Exercise aim.
Where in the data does the word "Login" appear? Find those lines and copy them.
BEGIN Exercise data
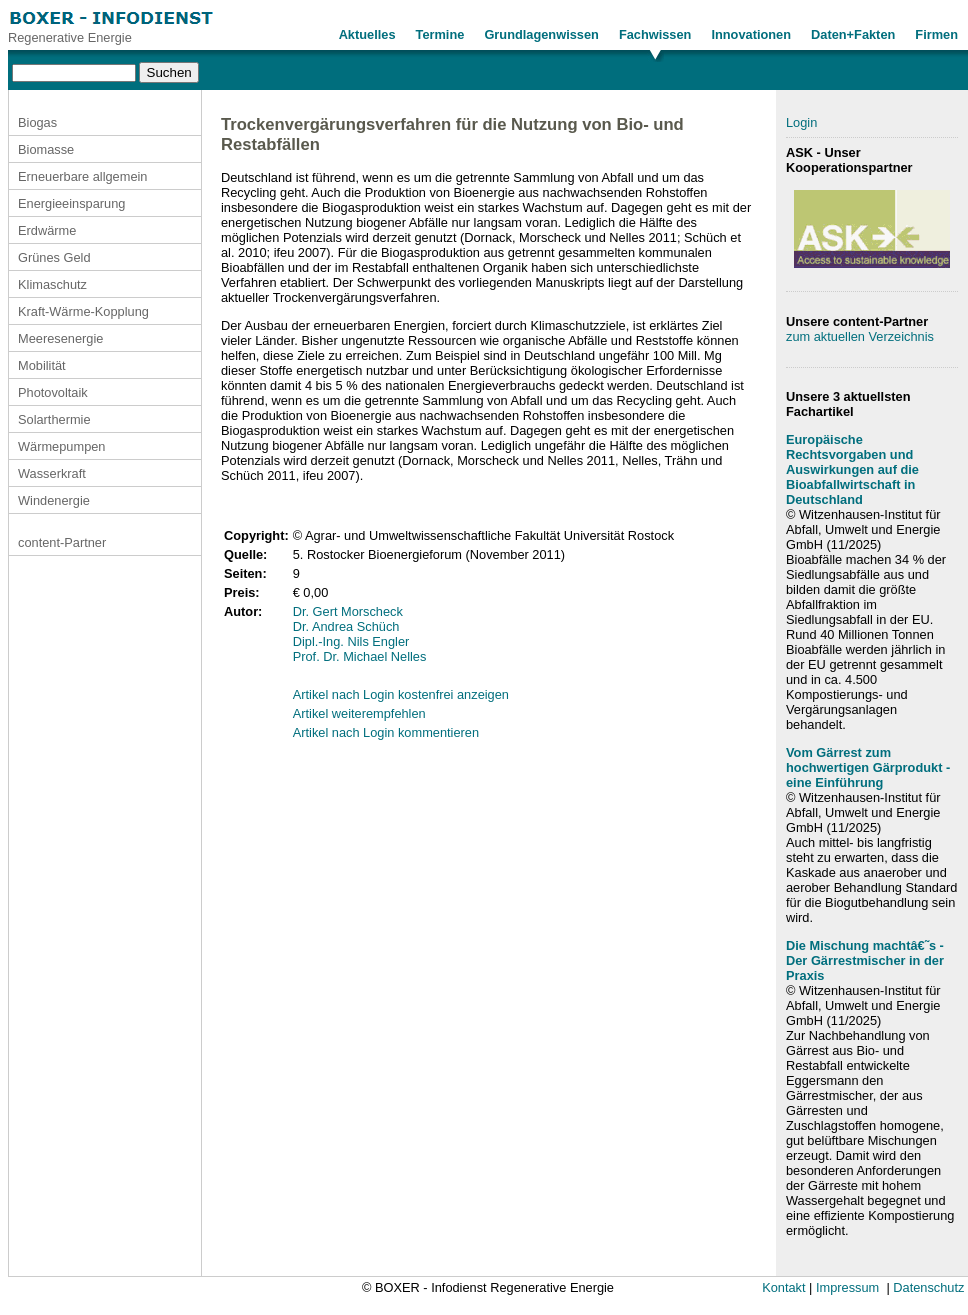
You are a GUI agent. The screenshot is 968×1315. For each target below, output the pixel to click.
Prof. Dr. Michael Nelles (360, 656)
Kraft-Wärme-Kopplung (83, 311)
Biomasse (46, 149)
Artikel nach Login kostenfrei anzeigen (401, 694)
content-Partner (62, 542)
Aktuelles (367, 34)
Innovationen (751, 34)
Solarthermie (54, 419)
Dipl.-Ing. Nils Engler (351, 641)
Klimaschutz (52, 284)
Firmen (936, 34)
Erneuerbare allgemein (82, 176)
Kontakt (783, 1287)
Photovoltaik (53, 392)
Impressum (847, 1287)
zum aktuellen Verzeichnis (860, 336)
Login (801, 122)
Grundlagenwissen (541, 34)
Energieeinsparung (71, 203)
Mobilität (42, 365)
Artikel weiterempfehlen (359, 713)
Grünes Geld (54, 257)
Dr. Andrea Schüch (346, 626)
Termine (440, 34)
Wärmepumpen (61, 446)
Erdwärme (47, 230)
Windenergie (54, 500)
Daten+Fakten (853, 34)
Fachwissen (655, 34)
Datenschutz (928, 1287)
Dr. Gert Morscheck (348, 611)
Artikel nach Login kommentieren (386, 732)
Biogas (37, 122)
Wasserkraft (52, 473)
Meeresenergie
END Exercise data
Answer.
Artikel nach Login kostenfrei anzeigen (401, 694)
Login (801, 122)
Artikel nach Login kommentieren (386, 732)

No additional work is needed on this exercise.